Poem-A-Week: Lopamudra Banerjee


Ars Poetica




From the source of the fertile river, verses swam, finding their rightful place
The fingers, incantations of vivid wings and haunting wails.
Scraped, lynched in the water bodies of dissent, the fishes swam
Deeper and deeper into the translucence, the mermaid found her voice too.

In the shallow edges of the land, the mermaid ended up sometimes,
Shaking off the water and the wilderness of the river, immersing in moist love
Nestled in the corrosive border of prose and poetry, and the frozen sea sighed.
With this strange, ashen communion, came the newfound freedom, the mermaid found her voice.
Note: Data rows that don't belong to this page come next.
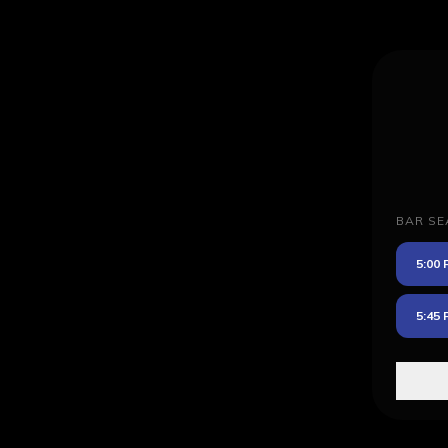
BAR SE
5:00
5:45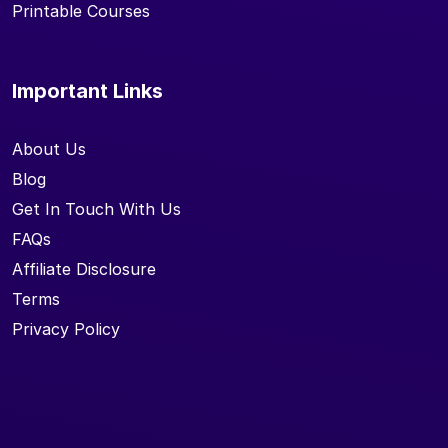
Printable Courses
Important Links
About Us
Blog
Get In Touch With Us
FAQs
Affiliate Disclosure
Terms
Privacy Policy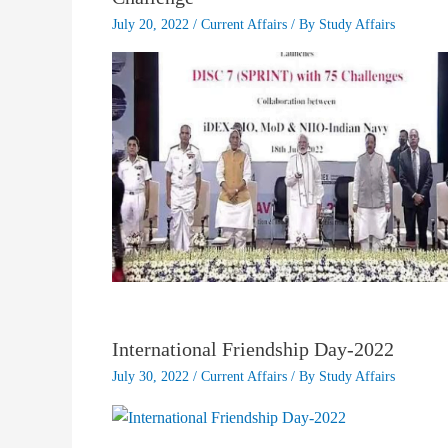
July 20, 2022
/
Current Affairs
/ By
Study Affairs
International Friendship Day-2022
July 30, 2022
/
Current Affairs
/ By
Study Affairs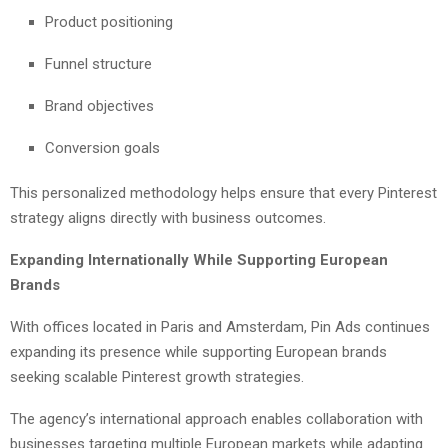
Product positioning
Funnel structure
Brand objectives
Conversion goals
This personalized methodology helps ensure that every Pinterest
strategy aligns directly with business outcomes.
Expanding Internationally While Supporting European
Brands
With offices located in Paris and Amsterdam, Pin Ads continues
expanding its presence while supporting European brands
seeking scalable Pinterest growth strategies.
The agency’s international approach enables collaboration with
businesses targeting multiple European markets while adapting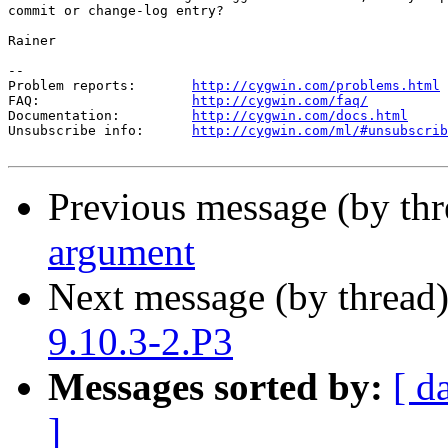
commit or change-log entry?

Rainer

--

Problem reports:       
http://cygwin.com/problems.html
FAQ:                   
http://cygwin.com/faq/
Documentation:         
http://cygwin.com/docs.html
Unsubscribe info:      
http://cygwin.com/ml/#unsubscrib
Previous message (by th
argument
Next message (by thread
9.10.3-2.P3
Messages sorted by:
[ d
]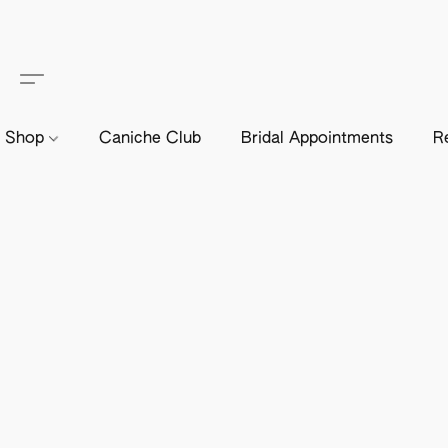
Shop
Caniche Club
Bridal Appointments
R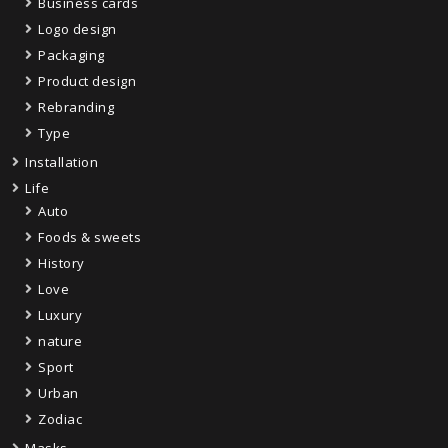
Business cards
Logo design
Packaging
Product design
Rebranding
Type
Installation
Life
Auto
Foods & sweets
History
Love
Luxury
nature
Sport
Urban
Zodiac
Masks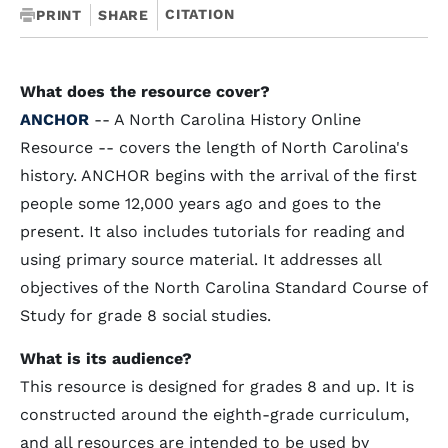
CITATION
PRINT
SHARE
What does the resource cover?
ANCHOR
-- A North Carolina History Online
Resource -- covers the length of North Carolina's
history. ANCHOR begins with the arrival of the first
people some 12,000 years ago and goes to the
present. It also includes tutorials for reading and
using primary source material. It addresses all
objectives of the North Carolina Standard Course of
Study for grade 8 social studies.
What is its audience?
This resource is designed for grades 8 and up. It is
constructed around the eighth-grade curriculum,
and all resources are intended to be used by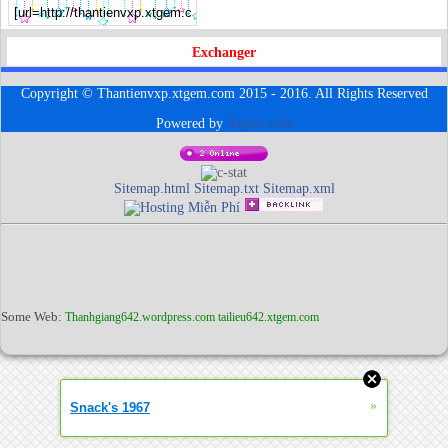
Exchanger
Copyright © Thantienvxp.xtgem.com 2015 - 2016. All Rights Reserved
Powered by
Xtgem.com
Sitemap.html
Sitemap.txt
Sitemap.xml
Some Web:
Thanhgiang642.wordpress.com
tailieu642.xtgem.com
»
Snack's 1967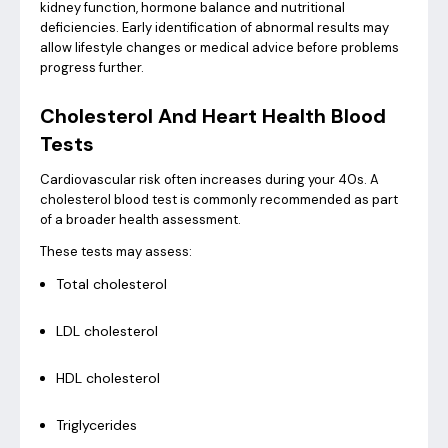
kidney function, hormone balance and nutritional
deficiencies. Early identification of abnormal results may
allow lifestyle changes or medical advice before problems
progress further.
Cholesterol And Heart Health Blood
Tests
Cardiovascular risk often increases during your 40s. A
cholesterol blood test is commonly recommended as part
of a broader health assessment.
These tests may assess:
Total cholesterol
LDL cholesterol
HDL cholesterol
Triglycerides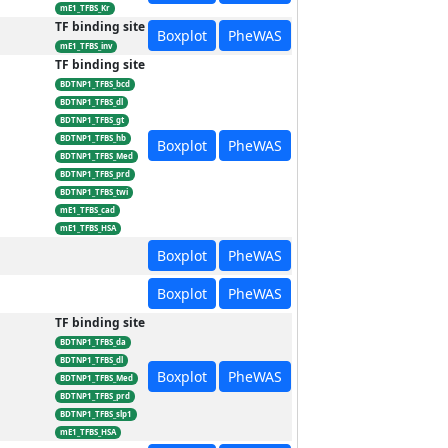
mE1_TFBS_Kr
TF binding site
Boxplot
PheWAS
mE1_TFBS_inv
TF binding site
BDTNP1_TFBS_bcd
BDTNP1_TFBS_dl
BDTNP1_TFBS_gt
BDTNP1_TFBS_hb
Boxplot
PheWAS
BDTNP1_TFBS_Med
BDTNP1_TFBS_prd
BDTNP1_TFBS_twi
mE1_TFBS_cad
mE1_TFBS_HSA
Boxplot
PheWAS
Boxplot
PheWAS
TF binding site
BDTNP1_TFBS_da
BDTNP1_TFBS_dl
Boxplot
PheWAS
BDTNP1_TFBS_Med
BDTNP1_TFBS_prd
BDTNP1_TFBS_slp1
mE1_TFBS_HSA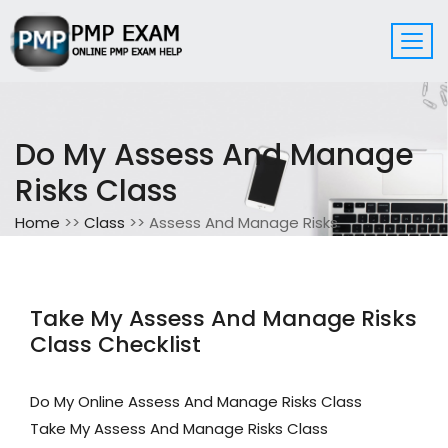
Do My Assess And Manage
Risks Class
Home
>>
Class
>> Assess And Manage Risks
Take My Assess And Manage Risks
Class Checklist
Do My Online Assess And Manage Risks Class
Take My Assess And Manage Risks Class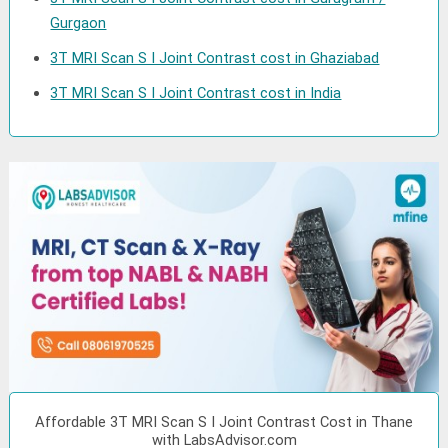
Gurgaon
3T MRI Scan S I Joint Contrast cost in Ghaziabad
3T MRI Scan S I Joint Contrast cost in India
Affordable 3T MRI Scan S I Joint Contrast Cost in Thane
with LabsAdvisor.com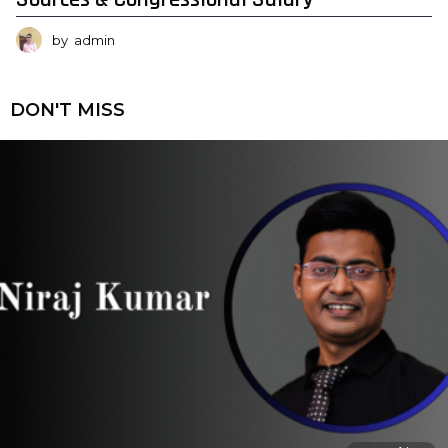
by
admin
DON'T MISS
Whom would she fall back upon, the fingers of the pallid water bodies,
Strumming till the edge of the river as their bubbles shout their heart out,
Or the warm, torrid hands of the land, which caress her voluptuous body.
Gliding down the slopes between the want of the land and the fertile river,
The mermaid found her voice.

The touch of the land, strewn with blood drops, the burnt, roasted smell of the anthill of poetry.
The sky threw darts, the earth melted into the cloudburst of uncalled revolution.
In the blasphemy of surrendering, the eyes of the land and the eyes of the river met,
Living in the threat of a wildfire, spreading headlong, the clouds disperse.
And the mermaid found her voice.

From the source of the blue waters of the fertile river, the verses swam,
Bloodbath in their freedom songs.
The ebb and flow of pain between the land and the river grew manifold, into a waking dream,
And the mermaid found her voice.


BIO: Lopa Banerjee is an author, poet, translator, editor with six books and four anthologies in fiction and poetry. She lives in Dallas, Texas with her family, but is originally from Kolkata, India. She has been a recipient of the Journey Awards (First Place category winner) for her memoir ‘Thwarted Escape: An Immigrant’s Wayward Journey’, and also a recipient of the Woman Achiever Award (IWSFF, 2018), the International Reuel Prize for Poetry (2017) and International Reuel Prize for her English translation of Nobel Laureate Tagore’s selected works of fiction (2016). Her nonfiction essays, fiction and other writings have been published in various journals, e-zines and anthologies in India, UK and USA. She has been a featured poet at Rice University, Houston and her poems have also been featured at Stanford University’s ‘Life in Quarantine’ project (2020). She has co-produced the poetry film ‘Kolkata Cocktail’ directed by Shuvayu Bhattacharjee, where she has also featured as one of also featured as one of the lead actors (official selection at Silent River Film Festival 2020).